TASK DESCRIPTION> An exact reproduction of the entries is needed. Keep all pictures out of it.

[[ GIVEN ENTRIES open ]]

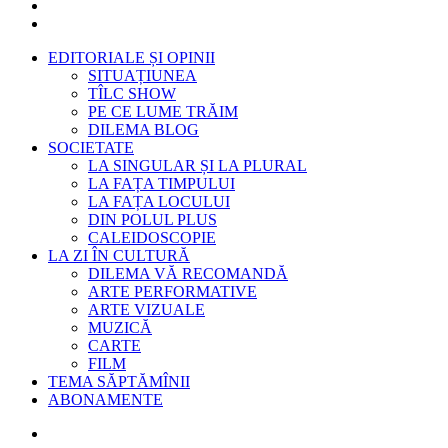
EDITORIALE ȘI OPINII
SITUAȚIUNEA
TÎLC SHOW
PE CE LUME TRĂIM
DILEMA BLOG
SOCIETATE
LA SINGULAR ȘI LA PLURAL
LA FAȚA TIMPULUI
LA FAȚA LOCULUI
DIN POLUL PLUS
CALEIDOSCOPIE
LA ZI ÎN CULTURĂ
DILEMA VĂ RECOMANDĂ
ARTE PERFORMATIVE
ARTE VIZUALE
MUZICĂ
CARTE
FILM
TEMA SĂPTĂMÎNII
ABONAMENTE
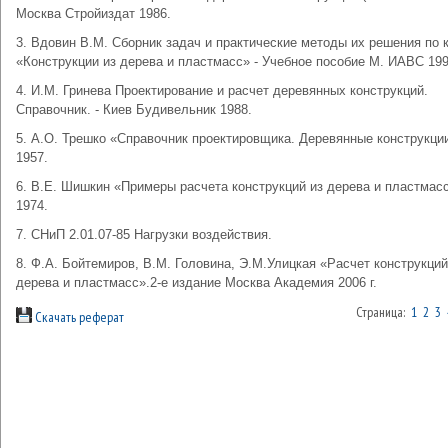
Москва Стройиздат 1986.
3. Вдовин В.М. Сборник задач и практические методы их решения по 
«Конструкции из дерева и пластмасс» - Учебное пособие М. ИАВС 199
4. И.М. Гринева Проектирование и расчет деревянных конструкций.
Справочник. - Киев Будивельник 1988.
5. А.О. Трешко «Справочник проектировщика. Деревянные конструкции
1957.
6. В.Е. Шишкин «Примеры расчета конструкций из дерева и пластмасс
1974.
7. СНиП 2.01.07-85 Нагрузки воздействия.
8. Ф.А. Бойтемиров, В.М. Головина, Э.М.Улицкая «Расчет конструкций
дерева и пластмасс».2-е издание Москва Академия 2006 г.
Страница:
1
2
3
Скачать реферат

[[ GIVEN ENTRIES closed ]]

WRITTEN REPLY>
EDITORIALE ȘI OPINII
SITUAȚIUNEA
TÎLC SHOW
PE CE LUME TRĂIM
DILEMA BLOG
SOCIETATE
LA SINGULAR ȘI LA PLURAL
LA FAȚA TIMPULUI
LA FAȚA LOCULUI
DIN POLUL PLUS
CALEIDOSCOPIE
LA ZI ÎN CULTURĂ
DILEMA VĂ RECOMANDĂ
ARTE PERFORMATIVE
ARTE VIZUALE
MUZICĂ
CARTE
FILM
TEMA SĂPTĂMÎNII
ABONAMENTE
Москва Стройиздат 1986.
3. Вдовин В.М. Сборник задач и практические методы их решения по 
«Конструкции из дерева и пластмасс» - Учебное пособие М. ИАВС 199
4. И.М. Гринева Проектирование и расчет деревянных конструкций.
Справочник. - Киев Будивельник 1988.
5. А.О. Трешко «Справочник проектировщика. Деревянные конструкции
1957.
6. В.Е. Шишкин «Примеры расчета конструкций из дерева и пластмасс
1974.
7. СНиП 2.01.07-85 Нагрузки воздействия.
8. Ф.А. Бойтемиров, В.М. Головина, Э.М.Улицкая «Расчет конструкций
дерева и пластмасс».2-е издание Москва Академия 2006 г.
Страница:
1
2
3
Скачать реферат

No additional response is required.